> **INSTRUCTIONS TO FOLLOW**:
Every line from the one with "Find all instances of stomach." through the end of the material below, both ends included, should be transcribed exactly, without pictures.

[DATA FOR THE TASK]

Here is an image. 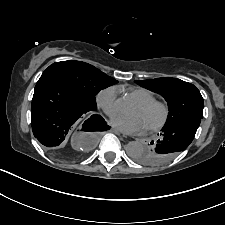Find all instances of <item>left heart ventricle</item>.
<instances>
[{"mask_svg":"<svg viewBox=\"0 0 225 225\" xmlns=\"http://www.w3.org/2000/svg\"><path fill=\"white\" fill-rule=\"evenodd\" d=\"M133 114L135 116H141L145 120L147 126L149 127L151 125L156 124L161 119L162 110L158 107L145 110L139 105H137Z\"/></svg>","mask_w":225,"mask_h":225,"instance_id":"left-heart-ventricle-1","label":"left heart ventricle"}]
</instances>
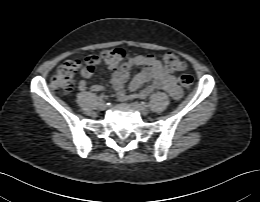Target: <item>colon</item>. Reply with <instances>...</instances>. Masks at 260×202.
<instances>
[{
    "label": "colon",
    "instance_id": "1",
    "mask_svg": "<svg viewBox=\"0 0 260 202\" xmlns=\"http://www.w3.org/2000/svg\"><path fill=\"white\" fill-rule=\"evenodd\" d=\"M125 52L121 48L104 50L101 54L102 61L109 67H116L124 58ZM163 66L170 72H181L186 69L185 62L174 53H166L162 57ZM97 63V57L89 56L85 59L75 58L63 63L50 80L52 89L69 92L73 89L76 75L83 70L93 71ZM180 84L185 89L193 86V77L187 74L181 75Z\"/></svg>",
    "mask_w": 260,
    "mask_h": 202
}]
</instances>
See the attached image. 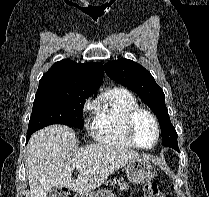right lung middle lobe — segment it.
<instances>
[{"instance_id": "obj_1", "label": "right lung middle lobe", "mask_w": 209, "mask_h": 197, "mask_svg": "<svg viewBox=\"0 0 209 197\" xmlns=\"http://www.w3.org/2000/svg\"><path fill=\"white\" fill-rule=\"evenodd\" d=\"M93 93L95 92L78 85L39 83L27 133L51 124L83 128L85 99Z\"/></svg>"}]
</instances>
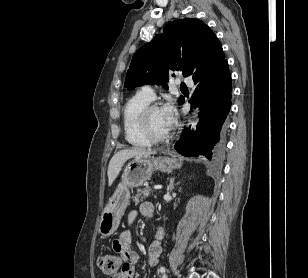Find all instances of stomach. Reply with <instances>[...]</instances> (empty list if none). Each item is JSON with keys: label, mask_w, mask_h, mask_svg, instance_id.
Instances as JSON below:
<instances>
[{"label": "stomach", "mask_w": 308, "mask_h": 278, "mask_svg": "<svg viewBox=\"0 0 308 278\" xmlns=\"http://www.w3.org/2000/svg\"><path fill=\"white\" fill-rule=\"evenodd\" d=\"M176 158L140 156L129 161L123 169L121 180L110 197L99 223V233L103 237L112 235L118 228L126 207L130 203V188L141 186L150 179L154 170L171 172L180 168Z\"/></svg>", "instance_id": "stomach-1"}]
</instances>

[/DATA FOR THE TASK]

> **SOLUTION TO THIS TASK**:
Find all instances of stomach. Reply with <instances>[...]</instances> (empty list if none). Each item is JSON with keys: label, mask_w, mask_h, mask_svg, instance_id.
Instances as JSON below:
<instances>
[{"label": "stomach", "mask_w": 308, "mask_h": 278, "mask_svg": "<svg viewBox=\"0 0 308 278\" xmlns=\"http://www.w3.org/2000/svg\"><path fill=\"white\" fill-rule=\"evenodd\" d=\"M176 158L140 156L129 161L123 169L121 180L110 197L99 223V233L103 237L112 235L118 228L126 207L130 203V188L141 186L150 179L154 170L171 172L180 168Z\"/></svg>", "instance_id": "stomach-1"}]
</instances>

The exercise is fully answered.